(Material for the task begins)

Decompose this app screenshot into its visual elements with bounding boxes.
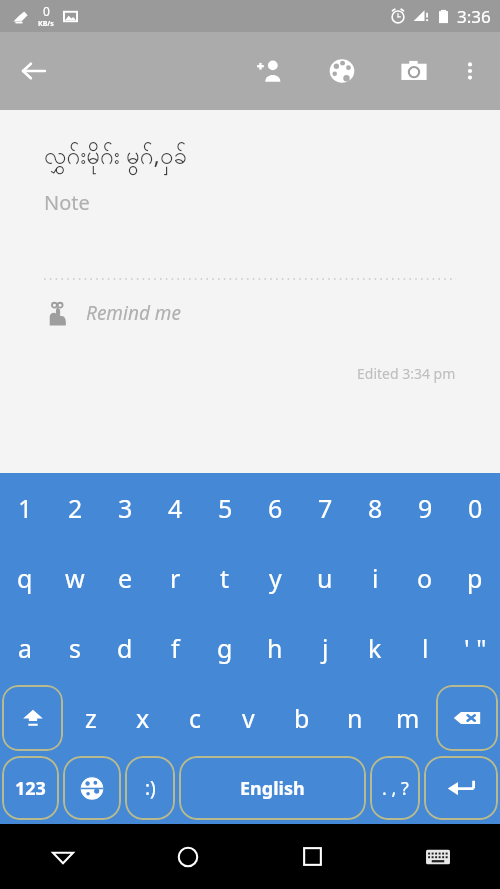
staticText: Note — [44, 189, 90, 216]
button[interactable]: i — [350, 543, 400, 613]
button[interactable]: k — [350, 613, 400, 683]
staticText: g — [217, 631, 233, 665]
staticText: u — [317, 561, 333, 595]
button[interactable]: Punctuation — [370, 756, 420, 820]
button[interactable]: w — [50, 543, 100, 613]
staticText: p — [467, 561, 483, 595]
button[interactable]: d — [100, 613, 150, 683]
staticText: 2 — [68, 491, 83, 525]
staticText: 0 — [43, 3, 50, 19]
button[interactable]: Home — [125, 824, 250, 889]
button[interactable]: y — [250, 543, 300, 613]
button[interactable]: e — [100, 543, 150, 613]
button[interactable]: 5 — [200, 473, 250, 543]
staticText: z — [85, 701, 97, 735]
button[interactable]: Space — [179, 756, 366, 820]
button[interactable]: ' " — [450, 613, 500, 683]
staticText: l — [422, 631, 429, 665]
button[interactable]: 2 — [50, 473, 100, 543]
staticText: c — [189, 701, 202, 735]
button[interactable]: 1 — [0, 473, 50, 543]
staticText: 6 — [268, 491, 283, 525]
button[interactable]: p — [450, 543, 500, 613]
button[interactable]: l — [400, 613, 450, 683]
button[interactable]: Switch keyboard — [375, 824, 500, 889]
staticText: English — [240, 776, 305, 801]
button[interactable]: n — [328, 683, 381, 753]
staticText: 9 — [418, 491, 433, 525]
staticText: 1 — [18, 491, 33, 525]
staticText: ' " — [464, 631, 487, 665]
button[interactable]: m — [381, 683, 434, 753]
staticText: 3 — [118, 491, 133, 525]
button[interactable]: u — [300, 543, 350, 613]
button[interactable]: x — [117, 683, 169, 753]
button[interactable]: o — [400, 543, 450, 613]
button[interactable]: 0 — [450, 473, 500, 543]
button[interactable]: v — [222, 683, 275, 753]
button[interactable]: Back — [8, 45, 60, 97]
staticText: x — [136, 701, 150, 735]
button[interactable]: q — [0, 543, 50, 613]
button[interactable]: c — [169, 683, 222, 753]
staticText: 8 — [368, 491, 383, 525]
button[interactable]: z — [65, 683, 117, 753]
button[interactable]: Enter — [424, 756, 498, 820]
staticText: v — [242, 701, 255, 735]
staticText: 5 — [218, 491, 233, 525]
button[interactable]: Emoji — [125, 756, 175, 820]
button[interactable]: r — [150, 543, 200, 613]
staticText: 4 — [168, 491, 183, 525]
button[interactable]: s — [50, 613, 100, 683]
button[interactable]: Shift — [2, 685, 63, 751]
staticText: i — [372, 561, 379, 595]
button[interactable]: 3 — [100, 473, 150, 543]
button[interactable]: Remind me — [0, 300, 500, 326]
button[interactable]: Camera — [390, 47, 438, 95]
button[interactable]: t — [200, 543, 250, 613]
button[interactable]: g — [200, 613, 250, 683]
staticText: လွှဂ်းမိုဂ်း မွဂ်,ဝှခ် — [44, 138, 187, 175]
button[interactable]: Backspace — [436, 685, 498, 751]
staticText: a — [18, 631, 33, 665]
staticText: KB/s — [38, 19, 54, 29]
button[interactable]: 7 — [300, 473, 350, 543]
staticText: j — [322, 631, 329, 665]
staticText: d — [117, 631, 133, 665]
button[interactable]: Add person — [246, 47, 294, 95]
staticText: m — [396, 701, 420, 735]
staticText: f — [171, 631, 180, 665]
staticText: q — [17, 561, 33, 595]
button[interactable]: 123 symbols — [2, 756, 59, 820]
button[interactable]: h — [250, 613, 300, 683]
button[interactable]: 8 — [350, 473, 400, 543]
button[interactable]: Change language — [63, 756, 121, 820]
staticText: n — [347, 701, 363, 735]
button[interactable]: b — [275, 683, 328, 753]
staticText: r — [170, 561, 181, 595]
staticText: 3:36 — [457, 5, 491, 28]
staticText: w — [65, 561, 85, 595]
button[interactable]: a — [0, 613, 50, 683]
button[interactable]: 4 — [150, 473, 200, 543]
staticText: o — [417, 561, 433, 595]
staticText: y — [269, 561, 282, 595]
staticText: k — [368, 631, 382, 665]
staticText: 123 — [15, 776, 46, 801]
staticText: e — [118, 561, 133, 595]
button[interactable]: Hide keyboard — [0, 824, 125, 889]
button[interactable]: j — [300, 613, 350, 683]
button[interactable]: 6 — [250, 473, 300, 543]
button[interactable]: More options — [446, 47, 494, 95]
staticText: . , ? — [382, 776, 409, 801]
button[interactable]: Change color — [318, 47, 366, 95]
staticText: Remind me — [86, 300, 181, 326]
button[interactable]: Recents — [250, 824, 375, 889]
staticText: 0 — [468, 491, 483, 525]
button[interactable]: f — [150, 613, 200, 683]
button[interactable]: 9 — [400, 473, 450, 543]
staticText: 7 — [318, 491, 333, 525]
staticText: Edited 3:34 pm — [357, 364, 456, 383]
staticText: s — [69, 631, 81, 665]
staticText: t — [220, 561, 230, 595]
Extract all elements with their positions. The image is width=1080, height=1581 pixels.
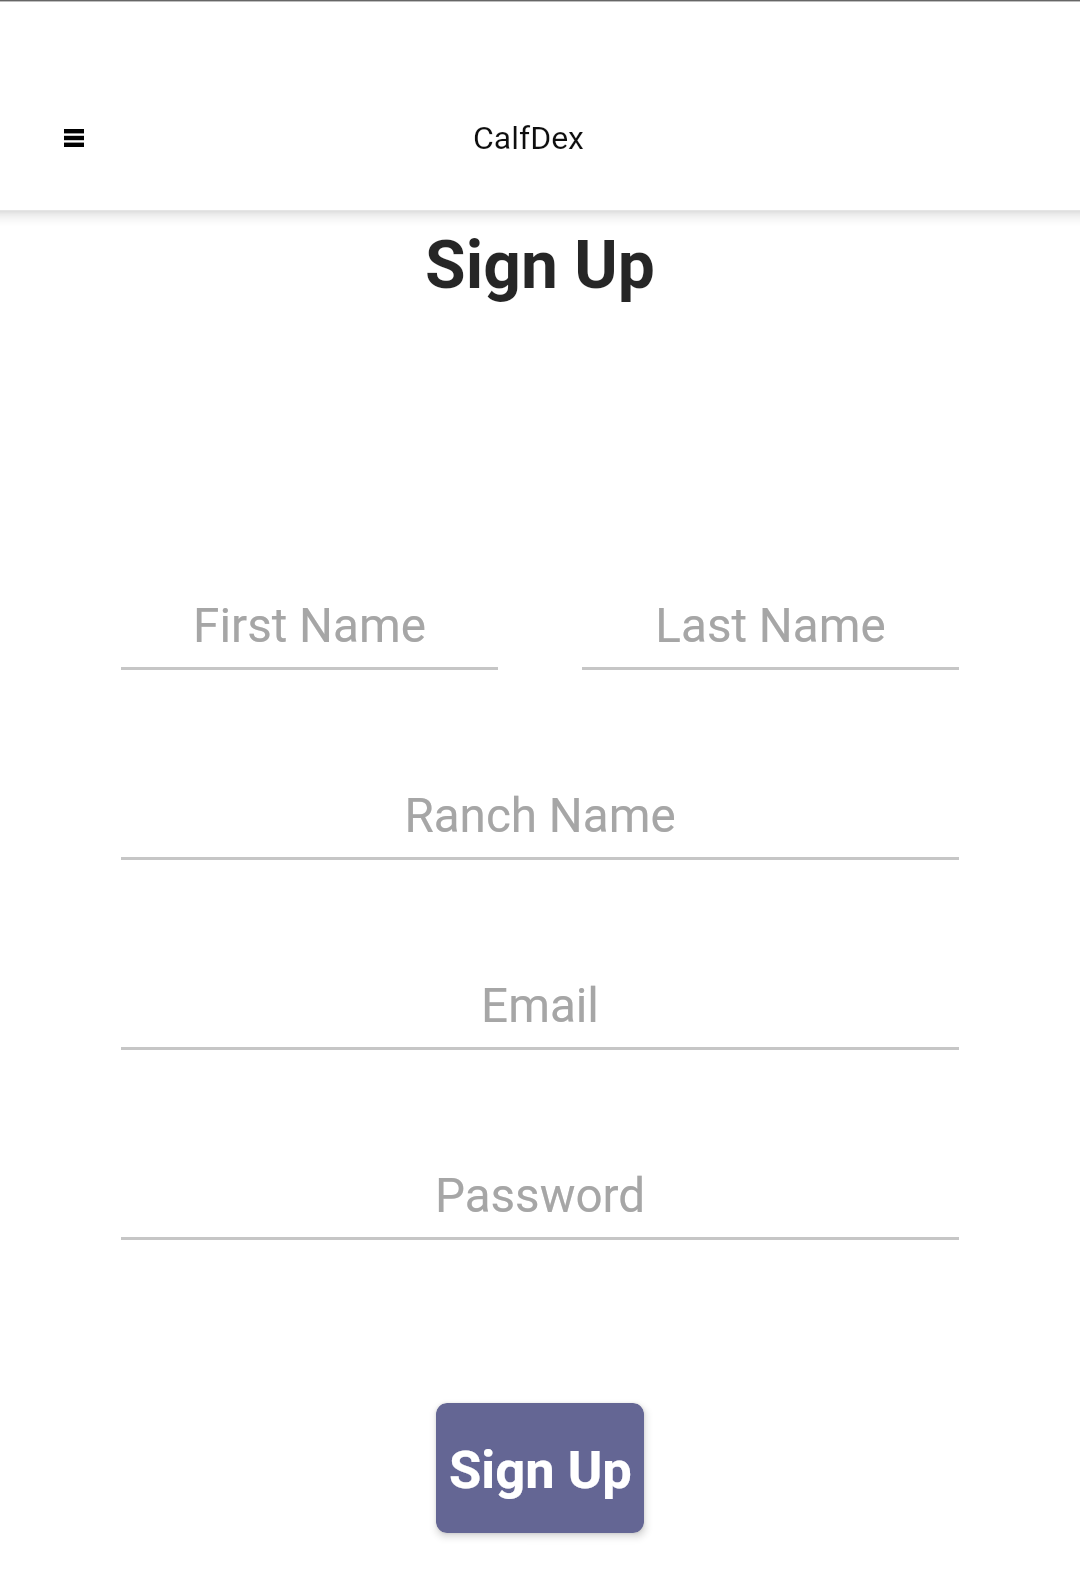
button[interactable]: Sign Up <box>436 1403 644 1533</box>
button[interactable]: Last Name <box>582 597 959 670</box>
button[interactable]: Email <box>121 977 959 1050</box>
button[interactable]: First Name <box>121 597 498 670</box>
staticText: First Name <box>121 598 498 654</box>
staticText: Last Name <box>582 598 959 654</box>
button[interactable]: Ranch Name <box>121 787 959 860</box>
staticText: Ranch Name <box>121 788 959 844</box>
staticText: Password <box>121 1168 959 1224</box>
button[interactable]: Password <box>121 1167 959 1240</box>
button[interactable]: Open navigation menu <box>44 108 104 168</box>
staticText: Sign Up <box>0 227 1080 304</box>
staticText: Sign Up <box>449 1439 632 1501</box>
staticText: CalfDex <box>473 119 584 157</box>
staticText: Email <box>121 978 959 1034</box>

(Material for the task ends)
(Material for the task begins)

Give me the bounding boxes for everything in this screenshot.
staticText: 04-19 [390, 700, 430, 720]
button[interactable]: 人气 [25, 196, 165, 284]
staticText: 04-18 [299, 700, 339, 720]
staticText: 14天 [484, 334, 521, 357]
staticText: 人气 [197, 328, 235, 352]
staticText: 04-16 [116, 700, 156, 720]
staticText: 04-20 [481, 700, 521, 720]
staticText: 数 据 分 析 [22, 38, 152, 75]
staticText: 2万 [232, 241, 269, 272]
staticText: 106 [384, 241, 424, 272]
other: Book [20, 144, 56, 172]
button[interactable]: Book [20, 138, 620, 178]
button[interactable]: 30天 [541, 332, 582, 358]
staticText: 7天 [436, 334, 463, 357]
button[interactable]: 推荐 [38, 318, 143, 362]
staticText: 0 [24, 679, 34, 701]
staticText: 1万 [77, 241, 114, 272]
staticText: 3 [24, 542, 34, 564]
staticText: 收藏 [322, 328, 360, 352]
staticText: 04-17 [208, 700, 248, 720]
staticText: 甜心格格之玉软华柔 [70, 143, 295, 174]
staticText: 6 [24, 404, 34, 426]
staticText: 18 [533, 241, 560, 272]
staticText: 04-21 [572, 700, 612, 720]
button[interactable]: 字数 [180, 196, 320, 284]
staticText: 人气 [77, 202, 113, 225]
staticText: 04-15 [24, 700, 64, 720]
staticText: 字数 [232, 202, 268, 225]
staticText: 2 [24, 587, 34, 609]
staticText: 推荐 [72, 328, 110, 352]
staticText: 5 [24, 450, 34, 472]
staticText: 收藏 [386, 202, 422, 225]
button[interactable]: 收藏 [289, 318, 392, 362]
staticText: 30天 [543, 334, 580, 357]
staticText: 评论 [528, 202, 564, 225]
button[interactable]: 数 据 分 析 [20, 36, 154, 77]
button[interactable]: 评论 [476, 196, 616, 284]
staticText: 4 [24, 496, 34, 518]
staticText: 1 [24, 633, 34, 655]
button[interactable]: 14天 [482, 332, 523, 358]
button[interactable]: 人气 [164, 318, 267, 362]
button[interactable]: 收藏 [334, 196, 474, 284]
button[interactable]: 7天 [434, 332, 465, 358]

(Material for the task ends)

• [Aim of the exercise]:
In the records above, locate the lines holding the word "with". Copy each of them.

• [Output for this exercise]:
Decompose this app screenshot into its visual elements with bounding boxes.
Extract all elements with their positions. The image is width=1080, height=1581 pixels.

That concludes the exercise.